L-carnitine (LC) is quaternary ammonium compound biosynthesized from amino acids lysine and methionine, it is required for the transfer of long-chain fatty acids into the mitochondrial matrix before they can undergo β-oxidation, resulting in ATP formation (Oyanagi et al., 2011). In addition, LC modulates the intra-mitochondrial acyl-CoA/CoA ratio to remove toxic compounds before they have a chance to accumulate in the mitochondria.

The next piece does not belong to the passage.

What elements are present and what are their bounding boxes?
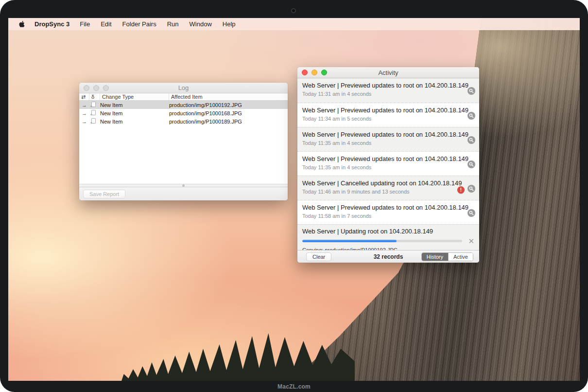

Some previous studies have shown that LC exerts a protective effect against I/R injury. Najafi (2013) found that LC improved post-ischemic hemodynamic functions and reduced the extent of myocardial infarct size. Another research found that LC cardioplegia solution could improve cardiac function in patients undergoing heart valve replacement operation and alleviate CPB-mediated apoptosis of cardiac muscle cells (Xiang et al., 2005). The possible cardioprotective mechanisms of LC may related to the inhibition of mitochondrial membrane permeability transition, a decrease of oxidative stress, and the prevention of pro-apoptotic protein expression (Furuno et al., 2001; Hagen et al., 2002; Kalinec et al., 2005; Tousson et al., 2016). However, the detailed antiapoptotic mechanism of LC remains poorly understood. Therefore, the present study was set to evaluate the protective effect of LC on cardiac function during the MIRI and its possible mechanisms, and we also want to investigate if the cardioprotection of LC can act directly on the cardiomyocytes under hypoxia condition.

MATERIALS AND METHODS

I/R model

C57BL/6J mice (12 weeks) were from Chareles River. For I/R model, mice were anesthetized with 4% isoflurance and 100% O2, quickly intubated and ventilated with a respirator (Harvard apparatus, Holliston, Massachusetts) (Di Minno et al., 2013). Surgery was performed under a stereomicroscope. After a left lateral thoracotomy, the left anterior descending coronary artery was occluded just underneath the left atrium for 45 min with an 8–0 nylon suture. A small piece of gauze was used to prevent arterial injury. At the conclusion of the induced ischemia, the ligature was removed and the tissue was reperfused for 48 h before euthanizing. Following reperfusion, the chest was closed in layers. A drop of lidocaine was put on the suture site and the mouse was slowly weaned off the ventilator as it resumed spontaneous breathing. The mouse was returned to its cage and kept warm and medicated for pain (buprenorphine). ECGs confirmed the hallmark ischemic ST-segment elevation during coronary occlusion (AD Instruments, Colorado Springs, Colorado). All animal protocols in this study were approved by the Institutional Animal Care and Use Committee of the University of Mississippi Medical Centre and conform to the NIH Guide for the care and use of laboratory animals.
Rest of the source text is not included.